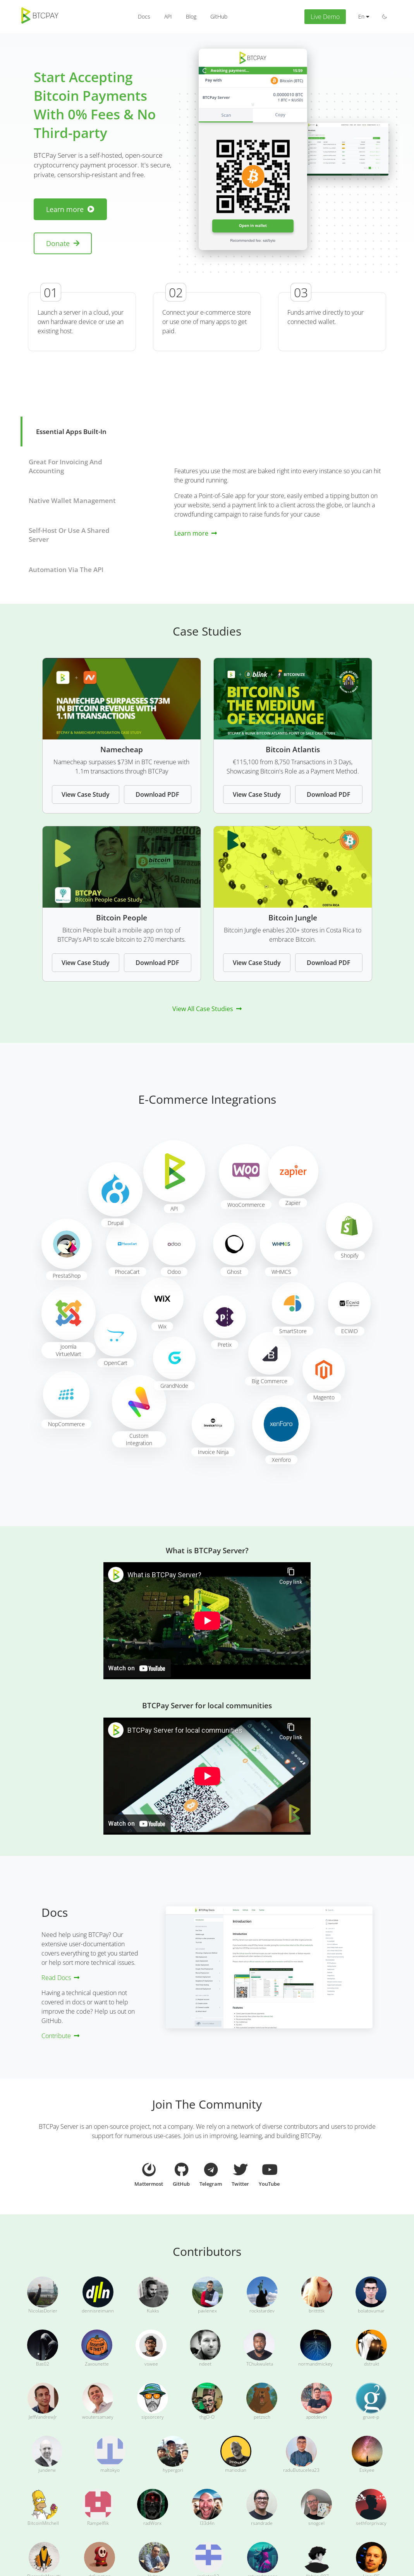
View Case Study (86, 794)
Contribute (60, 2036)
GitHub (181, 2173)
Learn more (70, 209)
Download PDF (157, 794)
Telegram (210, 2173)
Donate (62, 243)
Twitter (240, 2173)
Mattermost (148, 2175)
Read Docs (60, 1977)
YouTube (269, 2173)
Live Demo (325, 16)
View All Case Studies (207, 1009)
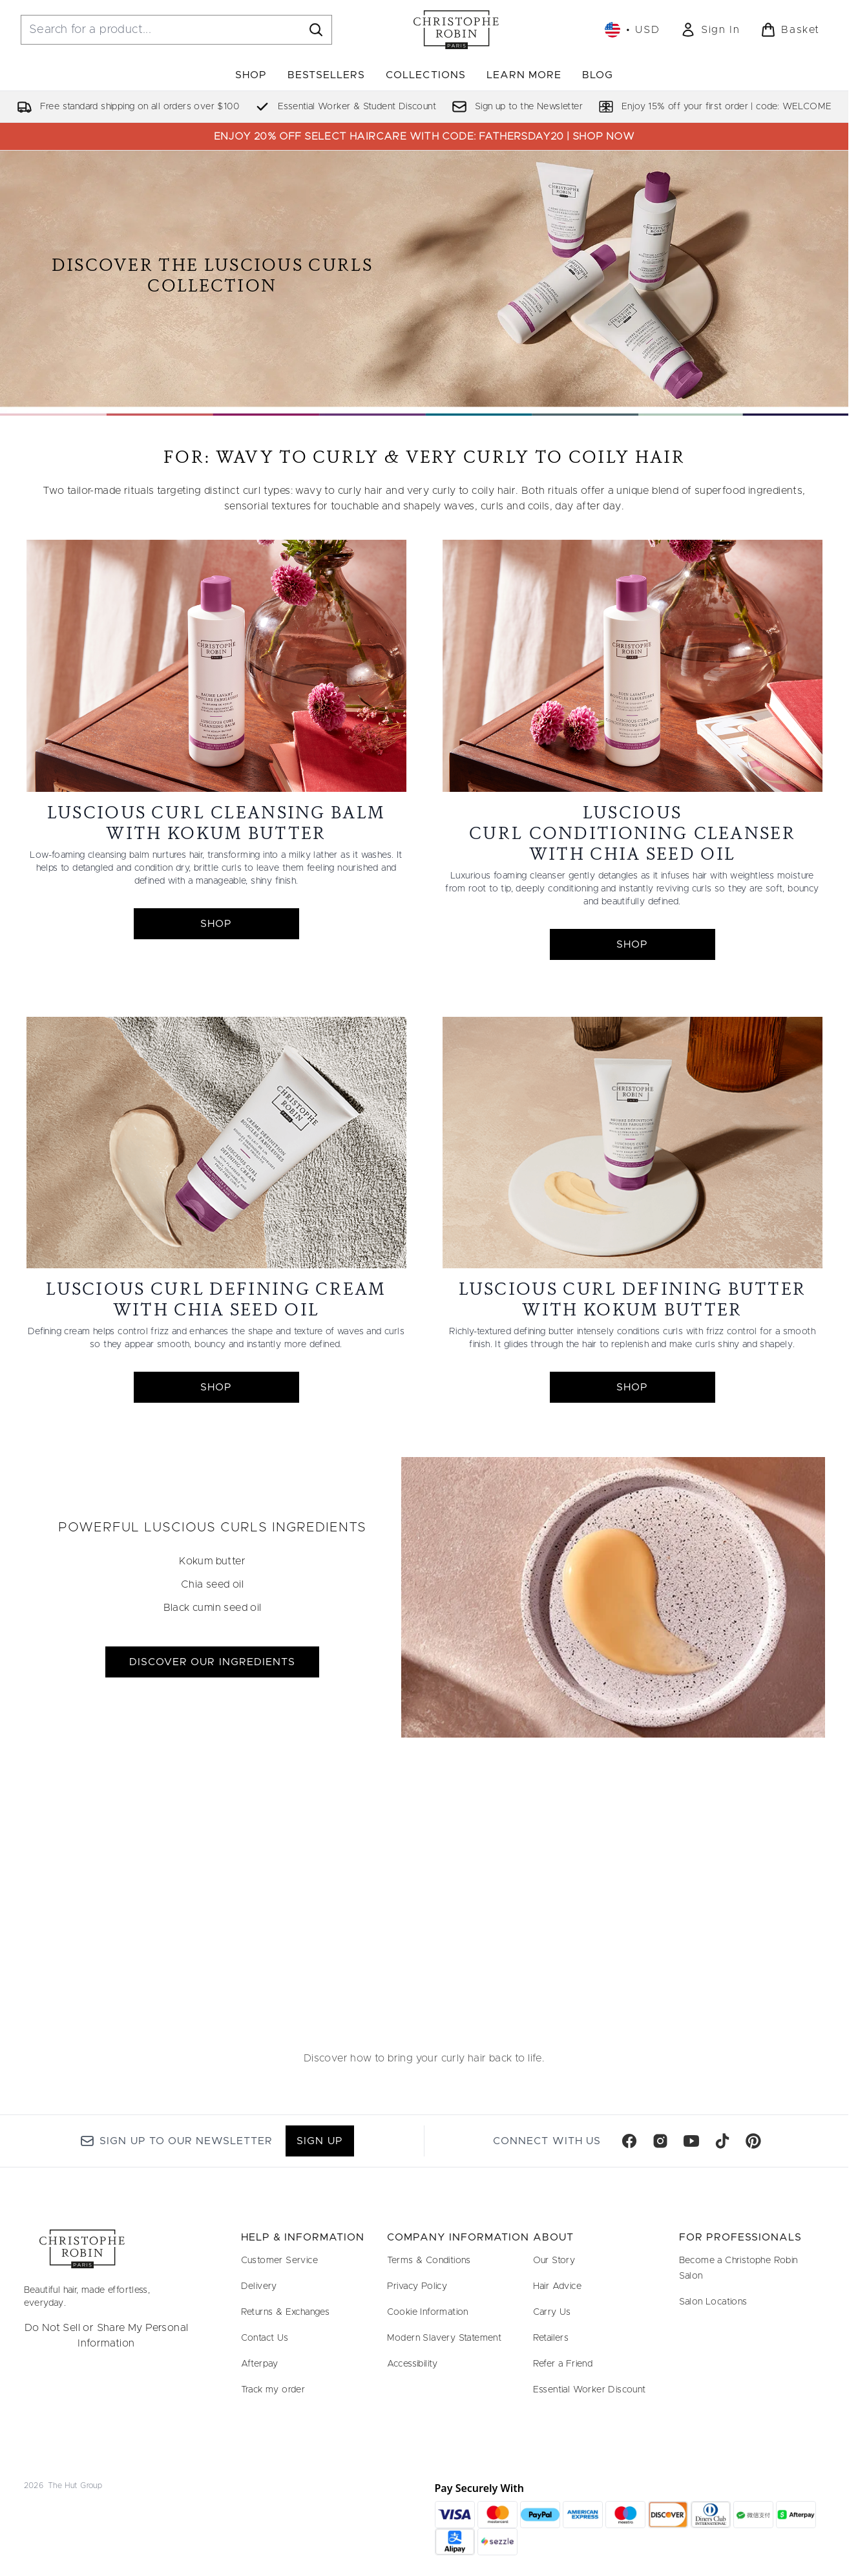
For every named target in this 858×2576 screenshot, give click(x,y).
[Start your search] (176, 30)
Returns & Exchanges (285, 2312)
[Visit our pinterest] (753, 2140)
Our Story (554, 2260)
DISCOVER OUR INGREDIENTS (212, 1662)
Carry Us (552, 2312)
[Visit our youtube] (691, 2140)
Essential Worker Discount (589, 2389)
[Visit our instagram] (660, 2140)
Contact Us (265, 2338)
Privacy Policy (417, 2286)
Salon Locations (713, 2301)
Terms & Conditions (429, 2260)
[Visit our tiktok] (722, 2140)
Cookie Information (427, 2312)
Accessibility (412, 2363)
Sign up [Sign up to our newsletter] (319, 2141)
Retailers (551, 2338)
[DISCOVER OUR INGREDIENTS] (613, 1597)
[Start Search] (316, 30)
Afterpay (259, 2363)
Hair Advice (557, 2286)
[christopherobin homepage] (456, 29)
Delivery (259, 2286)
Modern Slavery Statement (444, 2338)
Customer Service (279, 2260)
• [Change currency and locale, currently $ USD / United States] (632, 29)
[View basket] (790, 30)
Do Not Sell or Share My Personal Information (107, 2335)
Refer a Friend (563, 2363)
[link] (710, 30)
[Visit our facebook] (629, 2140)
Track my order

#####

Exercise details:
Lines from the start of the listing above through the line holding "Essential Worker Discount (589, 2389)" are to be duplicated exactly, and nothing more; leave out the pictures.

Output for this exercise:
View Case Study (86, 794)
Contribute (60, 2036)
GitHub (181, 2173)
Learn more (70, 209)
Download PDF (157, 794)
Telegram (210, 2173)
Donate (62, 243)
Twitter (240, 2173)
Mattermost (148, 2175)
Read Docs (60, 1977)
YouTube (269, 2173)
Live Demo (325, 16)
View All Case Studies (207, 1009)
For every named target in this 858×2576 screenshot, give click(x,y).
[Start your search] (176, 30)
Returns & Exchanges (285, 2312)
[Visit our pinterest] (753, 2140)
Our Story (554, 2260)
DISCOVER OUR INGREDIENTS (212, 1662)
Carry Us (552, 2312)
[Visit our youtube] (691, 2140)
Essential Worker Discount (589, 2389)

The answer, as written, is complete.